Optimal bounds for the generalized Euler–Mascheroni constant

Abstract

We provide several sharp upper and lower bounds for the generalized Euler–Mascheroni constant. As consequences, some previous bounds for the Euler–Mascheroni constant are improved.

1 Introduction

Let \(a>0\). Then the generalized Euler–Mascheroni constant \(\gamma (a)\) [1] is given by

$$ \gamma (a)=\lim_{n\rightarrow \infty } \biggl[ \frac{1}{a}+ \frac{1}{a+1}+ \cdots +\frac{1}{a+n-1}-\log \biggl( \frac{a+n-1}{a} \biggr) \biggr] . $$

We clearly see that the generalized Euler–Mascheroni constant \(\gamma (a)\) is the natural generalization of the classical Euler–Mascheroni constant [2–5]
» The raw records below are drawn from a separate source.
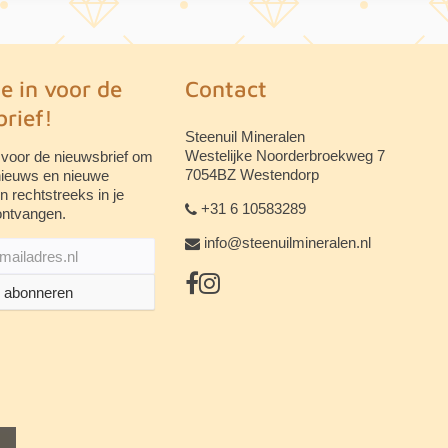
je in voor de
Contact
rief!
Steenuil Mineralen
Westelijke Noorderbroekweg 7
 voor de nieuwsbrief om
7054BZ Westendorp
 nieuws en nieuwe
n rechtstreeks in je
+31 6 10583289
ontvangen.
info@steenuilmineralen.nl
abonneren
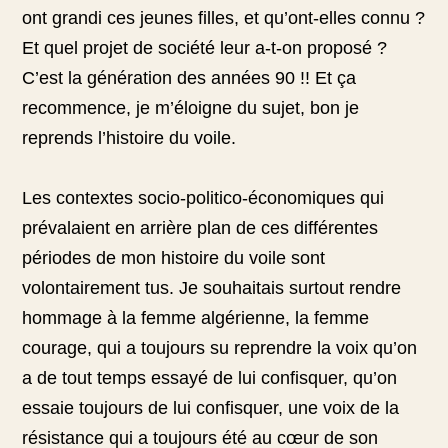
ont grandi ces jeunes filles, et qu’ont-elles connu ?
Et quel projet de société leur a-t-on proposé ?
C’est la génération des années 90 !! Et ça
recommence, je m’éloigne du sujet, bon je
reprends l’histoire du voile.
Les contextes socio-politico-économiques qui
prévalaient en arrière plan de ces différentes
périodes de mon histoire du voile sont
volontairement tus. Je souhaitais surtout rendre
hommage à la femme algérienne, la femme
courage, qui a toujours su reprendre la voix qu’on
a de tout temps essayé de lui confisquer, qu’on
essaie toujours de lui confisquer, une voix de la
résistance qui a toujours été au cœur de son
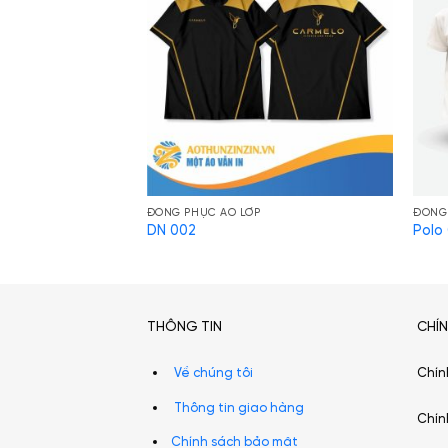
ĐỒNG PHỤC ÁO LỚP
ĐỒNG
 03
DN 002
Polo
CTY-003
THÔNG TIN
CHÍ
Về chúng tôi
Chín
Thông tin giao hàng
Chín
Chính sách bảo mật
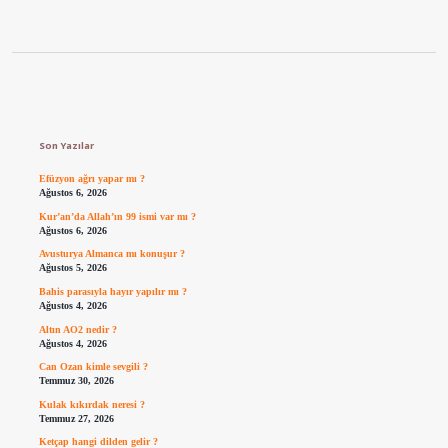
Sidebar
Son Yazılar
Efüzyon ağrı yapar mı ?
Ağustos 6, 2026
Kur’an’da Allah’ın 99 ismi var mı ?
Ağustos 6, 2026
Avusturya Almanca mı konuşur ?
Ağustos 5, 2026
Bahis parasıyla hayır yapılır mı ?
Ağustos 4, 2026
Altın AO2 nedir ?
Ağustos 4, 2026
Can Ozan kimle sevgili ?
Temmuz 30, 2026
Kulak kıkırdak neresi ?
Temmuz 27, 2026
Ketçap hangi dilden gelir ?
$$ \gamma =\gamma (1)=\lim_{n\rightarrow \infty } \biggl( 1+\frac{1}{2}+ \frac{1}{3}+\cdots +\frac{1}{n}-\log n \biggr) =0.577215664901\ldots \,. $$

Recently, the two bounds for γ and \(\gamma (a)\) have attracted the attention of many mathematicians. In particular, many remarkable inequalities and asymptotic formulas for γ and \(\gamma (a)\) can be found in the literature [6–10].

Let

$$\begin{aligned}& \gamma_{n}=1+\frac{1}{2}+\frac{1}{3}+\cdots + \frac{1}{n}-\log n, \\& R_{n}=1+\frac{1}{2}+\frac{1}{3}+\cdots + \frac{1}{n}-\log \biggl( n+ \frac{1}{2} \biggr) , \\& S_{n}=1+\frac{1}{2}+\frac{1}{3}+\cdots + \frac{1}{n-1}+\frac{1}{2n}- \log n, \\& T_{n}=1+\frac{1}{2}+\frac{1}{3}+\cdots + \frac{1}{n}-\log \biggl( n+ \frac{1}{2}+\frac{1}{24n} \biggr) , \\& y_{n}(a)=\frac{1}{a}+\frac{1}{a+1}+\cdots + \frac{1}{a+n-1}-\log \biggl( \frac{a+n-1}{a} \biggr) , \\& \alpha_{n}(a)=\frac{1}{a}+\frac{1}{a+1}+\cdots + \frac{1}{a+n-2}+ \frac{1}{2(a+n-1)}-\log \biggl( \frac{a+n-1}{a} \biggr) , \end{aligned}$$

(1.1)

$$\begin{aligned}& \beta_{n}(a)=\frac{1}{a}+\frac{1}{a+1}+\frac{1}{a+n-1}- \log \biggl( \frac{a+n-1/2}{a} \biggr) , \end{aligned}$$

(1.2)

$$\begin{aligned}& \lambda_{n}(a)=\frac{1}{a}+\frac{1}{a+1}+\frac{1}{a+n-1}- \log \biggl( \frac{a+n-1/2}{a}+ \frac{1}{24a(a+n-1)} \biggr) , \end{aligned}$$

(1.3)

$$\begin{aligned}& \mu_{n}(a)=y_{n}(a)-\frac{1}{2(a+n-1)}+\frac{1}{12(a+n-1)^{2}}- \frac{1}{120(a+n-1)^{4}}. \end{aligned}$$

(1.4)

Negoi [11] proved that the two-sided inequality

$$ \frac{1}{48(n+1)^{3}}\leq \gamma -T_{n}\leq \frac{1}{48n^{3}} $$

(1.5)

is valid for \(n\geq 1\).

Qiu and Vuorinen [12] proved that the two-sided inequality

$$ \frac{1}{2n}-\frac{\lambda }{n^{2}}< \gamma_{n}-\gamma \leq \frac{1}{2n}-\frac{\mu }{n^{2}} $$

(1.6)

is valid for \(n\geq 1\) if and only if \(\lambda \geq 1/12\) and \(\mu \leq \gamma -1/2\).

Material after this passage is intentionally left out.